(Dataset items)
*-*-*
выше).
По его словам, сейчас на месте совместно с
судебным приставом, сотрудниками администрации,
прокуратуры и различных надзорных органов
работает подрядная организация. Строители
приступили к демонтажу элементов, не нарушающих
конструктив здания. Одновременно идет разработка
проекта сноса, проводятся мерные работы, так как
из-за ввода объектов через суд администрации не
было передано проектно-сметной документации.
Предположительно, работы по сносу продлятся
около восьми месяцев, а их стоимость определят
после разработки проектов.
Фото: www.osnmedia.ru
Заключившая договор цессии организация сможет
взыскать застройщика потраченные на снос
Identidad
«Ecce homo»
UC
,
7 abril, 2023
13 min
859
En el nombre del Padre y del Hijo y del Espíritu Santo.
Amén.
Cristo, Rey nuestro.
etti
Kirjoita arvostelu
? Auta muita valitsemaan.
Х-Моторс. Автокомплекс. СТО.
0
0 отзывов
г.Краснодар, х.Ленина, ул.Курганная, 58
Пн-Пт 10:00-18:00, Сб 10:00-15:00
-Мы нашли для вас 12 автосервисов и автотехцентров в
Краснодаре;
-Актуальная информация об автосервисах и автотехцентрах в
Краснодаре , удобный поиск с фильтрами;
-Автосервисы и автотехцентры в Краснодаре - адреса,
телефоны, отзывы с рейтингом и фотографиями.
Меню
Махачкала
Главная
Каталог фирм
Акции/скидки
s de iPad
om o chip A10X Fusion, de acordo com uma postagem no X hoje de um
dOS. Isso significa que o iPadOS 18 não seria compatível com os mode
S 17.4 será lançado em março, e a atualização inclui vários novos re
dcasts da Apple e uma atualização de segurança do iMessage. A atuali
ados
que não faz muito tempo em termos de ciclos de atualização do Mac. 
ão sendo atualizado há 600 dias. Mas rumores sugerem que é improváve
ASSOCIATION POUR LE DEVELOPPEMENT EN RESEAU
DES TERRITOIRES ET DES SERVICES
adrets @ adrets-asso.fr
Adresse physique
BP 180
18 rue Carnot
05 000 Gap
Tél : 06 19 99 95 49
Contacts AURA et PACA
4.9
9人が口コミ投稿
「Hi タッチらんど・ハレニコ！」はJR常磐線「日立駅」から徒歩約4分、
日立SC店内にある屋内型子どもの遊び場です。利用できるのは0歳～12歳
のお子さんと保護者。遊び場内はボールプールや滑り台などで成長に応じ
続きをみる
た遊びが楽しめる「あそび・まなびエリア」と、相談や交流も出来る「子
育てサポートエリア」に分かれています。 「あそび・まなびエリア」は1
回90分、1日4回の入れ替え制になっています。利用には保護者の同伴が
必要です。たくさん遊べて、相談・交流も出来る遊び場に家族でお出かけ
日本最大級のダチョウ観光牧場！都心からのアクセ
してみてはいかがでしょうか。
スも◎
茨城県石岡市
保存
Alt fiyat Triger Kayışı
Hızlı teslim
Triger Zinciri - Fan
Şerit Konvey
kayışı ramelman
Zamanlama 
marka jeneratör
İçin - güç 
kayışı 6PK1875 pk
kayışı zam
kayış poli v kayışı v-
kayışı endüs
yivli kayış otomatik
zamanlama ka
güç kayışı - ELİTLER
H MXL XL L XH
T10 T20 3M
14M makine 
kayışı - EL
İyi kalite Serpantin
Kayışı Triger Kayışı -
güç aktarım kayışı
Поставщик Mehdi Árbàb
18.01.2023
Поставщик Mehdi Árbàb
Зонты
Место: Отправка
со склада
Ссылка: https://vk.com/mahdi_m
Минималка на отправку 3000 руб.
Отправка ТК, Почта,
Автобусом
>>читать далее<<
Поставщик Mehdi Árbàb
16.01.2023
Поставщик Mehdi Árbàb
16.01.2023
*-*-*
**What the exercise asks**
Retype each line above, keeping every character.

**Worked solution**
выше).
По его словам, сейчас на месте совместно с
судебным приставом, сотрудниками администрации,
прокуратуры и различных надзорных органов
работает подрядная организация. Строители
приступили к демонтажу элементов, не нарушающих
конструктив здания. Одновременно идет разработка
проекта сноса, проводятся мерные работы, так как
из-за ввода объектов через суд администрации не
было передано проектно-сметной документации.
Предположительно, работы по сносу продлятся
около восьми месяцев, а их стоимость определят
после разработки проектов.
Фото: www.osnmedia.ru
Заключившая договор цессии организация сможет
взыскать застройщика потраченные на снос
Identidad
«Ecce homo»
UC
,
7 abril, 2023
13 min
859
En el nombre del Padre y del Hijo y del Espíritu Santo.
Amén.
Cristo, Rey nuestro.
etti
Kirjoita arvostelu
? Auta muita valitsemaan.
Х-Моторс. Автокомплекс. СТО.
0
0 отзывов
г.Краснодар, х.Ленина, ул.Курганная, 58
Пн-Пт 10:00-18:00, Сб 10:00-15:00
-Мы нашли для вас 12 автосервисов и автотехцентров в
Краснодаре;
-Актуальная информация об автосервисах и автотехцентрах в
Краснодаре , удобный поиск с фильтрами;
-Автосервисы и автотехцентры в Краснодаре - адреса,
телефоны, отзывы с рейтингом и фотографиями.
Меню
Махачкала
Главная
Каталог фирм
Акции/скидки
s de iPad
om o chip A10X Fusion, de acordo com uma postagem no X hoje de um
dOS. Isso significa que o iPadOS 18 não seria compatível com os mode
S 17.4 será lançado em março, e a atualização inclui vários novos re
dcasts da Apple e uma atualização de segurança do iMessage. A atuali
ados
que não faz muito tempo em termos de ciclos de atualização do Mac. 
ão sendo atualizado há 600 dias. Mas rumores sugerem que é improváve
ASSOCIATION POUR LE DEVELOPPEMENT EN RESEAU
DES TERRITOIRES ET DES SERVICES
adrets @ adrets-asso.fr
Adresse physique
BP 180
18 rue Carnot
05 000 Gap
Tél : 06 19 99 95 49
Contacts AURA et PACA
4.9
9人が口コミ投稿
「Hi タッチらんど・ハレニコ！」はJR常磐線「日立駅」から徒歩約4分、
日立SC店内にある屋内型子どもの遊び場です。利用できるのは0歳～12歳
のお子さんと保護者。遊び場内はボールプールや滑り台などで成長に応じ
続きをみる
た遊びが楽しめる「あそび・まなびエリア」と、相談や交流も出来る「子
育てサポートエリア」に分かれています。 「あそび・まなびエリア」は1
回90分、1日4回の入れ替え制になっています。利用には保護者の同伴が
必要です。たくさん遊べて、相談・交流も出来る遊び場に家族でお出かけ
日本最大級のダチョウ観光牧場！都心からのアクセ
してみてはいかがでしょうか。
スも◎
茨城県石岡市
保存
Alt fiyat Triger Kayışı
Hızlı teslim
Triger Zinciri - Fan
Şerit Konvey
kayışı ramelman
Zamanlama 
marka jeneratör
İçin - güç 
kayışı 6PK1875 pk
kayışı zam
kayış poli v kayışı v-
kayışı endüs
yivli kayış otomatik
zamanlama ka
güç kayışı - ELİTLER
H MXL XL L XH
T10 T20 3M
14M makine 
kayışı - EL
İyi kalite Serpantin
Kayışı Triger Kayışı -
güç aktarım kayışı
Поставщик Mehdi Árbàb
18.01.2023
Поставщик Mehdi Árbàb
Зонты
Место: Отправка
со склада
Ссылка: https://vk.com/mahdi_m
Минималка на отправку 3000 руб.
Отправка ТК, Почта,
Автобусом
>>читать далее<<
Поставщик Mehdi Árbàb
16.01.2023
Поставщик Mehdi Árbàb
16.01.2023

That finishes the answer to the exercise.